In an earlier interview Tuesday with VOA, Mehran Nia said she had expected Jalali’s transfer to happen that day and feared his execution would soon follow, based on a previous update she received from the lawyer.
She also said the last direct contact she had with Jalali was a November 24 phone call in which he told her of the transfer to Rajaei Shahr.
Iran detained Jalali, a disaster medicine researcher who had relocated to Sweden, in April 2016 when he returned to the Iranian capital for a scientific conference at the invitation of Tehran University. Authorities accused him of collaborating with hostile foreign governments and sentenced him to death in October 2017.
Two months later, Iranian state TV aired a video of Jalali seemingly confessing to giving information to Israel’s Mossad spy agency about Iranian military and nuclear scientists, two of whom were assassinated in 2010. Iran considers Israel to be its arch foe.
But in a voice recording made by Jalali in prison and later posted on YouTube, he said his interrogators had forced him to make the confession. Sweden granted him citizenship in February 2018 to try to persuade Iran to commute his death sentence and release him.
Since Mehran Nia reported last week that Jalali was put on one week’s notice for a potential execution, there has been an outpouring of social media appeals for Iran to spare his life. The appeals have come from Iranian and international rights activists, academics who worked with Jalali at universities in Sweden, Belgium and Italy, and European officials.
In a November 24 tweet, Swedish Foreign Minister Ann Linde said she had spoken with her Iranian counterpart Mohammad Javad Zarif and was working to ensure Jalali’s death sentence would not be carried out. She also reiterated Sweden’s opposition to the death penalty.

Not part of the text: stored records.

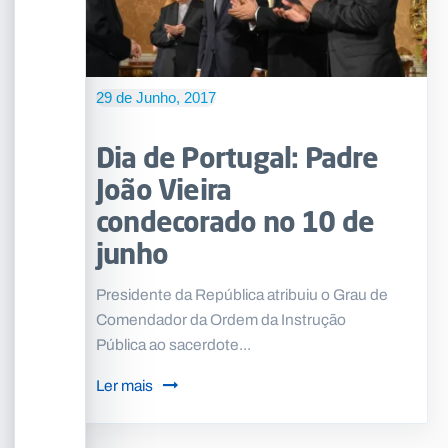
29 de Junho, 2017
Dia de Portugal: Padre
João Vieira
condecorado no 10 de
junho
Presidente da República atribuiu o Grau de
Comendador da Ordem da Instrução
Pública ao sacerdote...
Ler mais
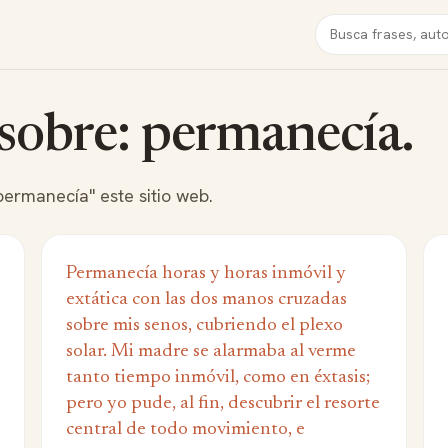
Buscar
 sobre: permanecía.
permanecía" este sitio web.
Permanecía horas y horas inmóvil y
extática con las dos manos cruzadas
sobre mis senos, cubriendo el plexo
solar. Mi madre se alarmaba al verme
tanto tiempo inmóvil, como en éxtasis;
pero yo pude, al fin, descubrir el resorte
central de todo movimiento, e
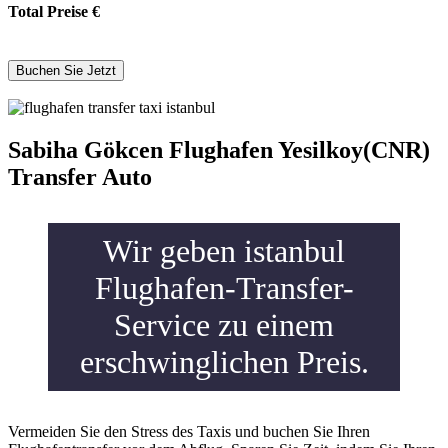
Total Preise
€
Sabiha Gökcen Flughafen Yesilkoy(CNR)
Transfer Auto
Wir geben istanbul
Flughafen-Transfer-
Service zu einem
erschwinglichen Preis.
Vermeiden Sie den Stress des Taxis und buchen Sie Ihren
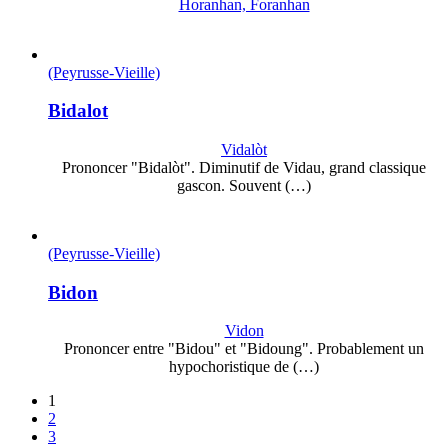
Horanhan, Foranhan
(Peyrusse-Vieille)
Bidalot
Vidalòt
Prononcer "Bidalòt". Diminutif de Vidau, grand classique
gascon. Souvent (…)
(Peyrusse-Vieille)
Bidon
Vidon
Prononcer entre "Bidou" et "Bidoung". Probablement un
hypochoristique de (…)
1
2
3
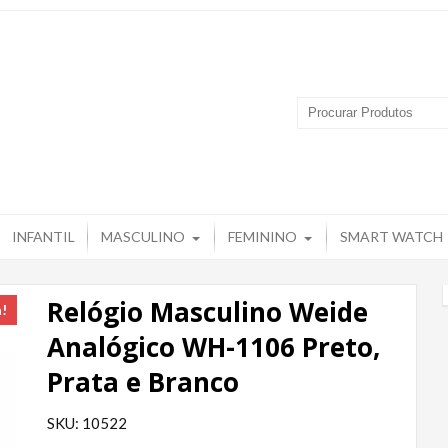
 Produtos – Grupo Tuguir
INFANTIL
MASCULINO
FEMININO
SMART WATCH
Relógio Masculino Weide
a!
Analógico WH-1106 Preto,
Prata e Branco
SKU: 10522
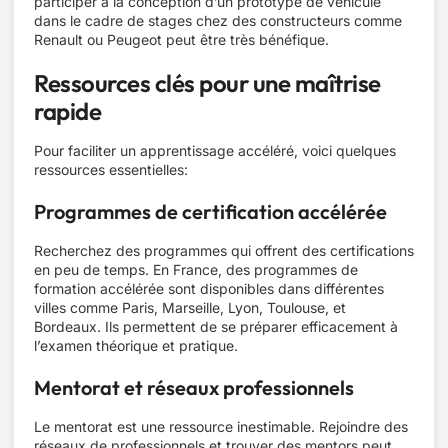
participer à la conception d’un prototype de véhicule
dans le cadre de stages chez des constructeurs comme
Renault ou Peugeot peut être très bénéfique.
Ressources clés pour une maîtrise
rapide
Pour faciliter un apprentissage accéléré, voici quelques
ressources essentielles:
Programmes de certification accélérée
Recherchez des programmes qui offrent des certifications
en peu de temps. En France, des programmes de
formation accélérée sont disponibles dans différentes
villes comme Paris, Marseille, Lyon, Toulouse, et
Bordeaux. Ils permettent de se préparer efficacement à
l’examen théorique et pratique.
Mentorat et réseaux professionnels
Le mentorat est une ressource inestimable. Rejoindre des
réseaux de professionnels et trouver des mentors peut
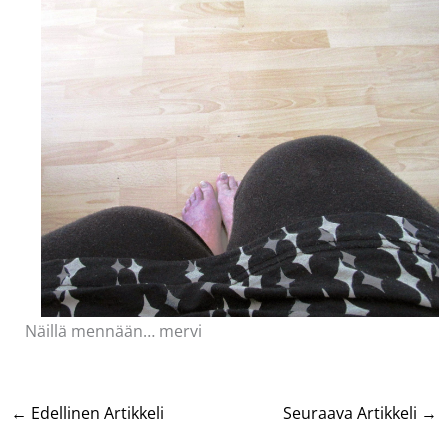
Näillä mennään… mervi
←
Edellinen Artikkeli
Seuraava Artikkeli
→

A BBC report published the next day cited Iranian foreign ministry spokesman Saeed Khatibzadeh as saying Swedish authorities had “incomplete and false" information about Jalali, without elaborating.
In a Zoom briefing on November 25, U.S. Special Representative for Iran Elliott Abrams described Jalali’s treatment as terrible. He also said Iran does not listen to humanitarian appeals and only understands pressure.
“I would hope the Europeans would make (the Iranians) pay a price if they go ahead with this (execution),” Abrams said.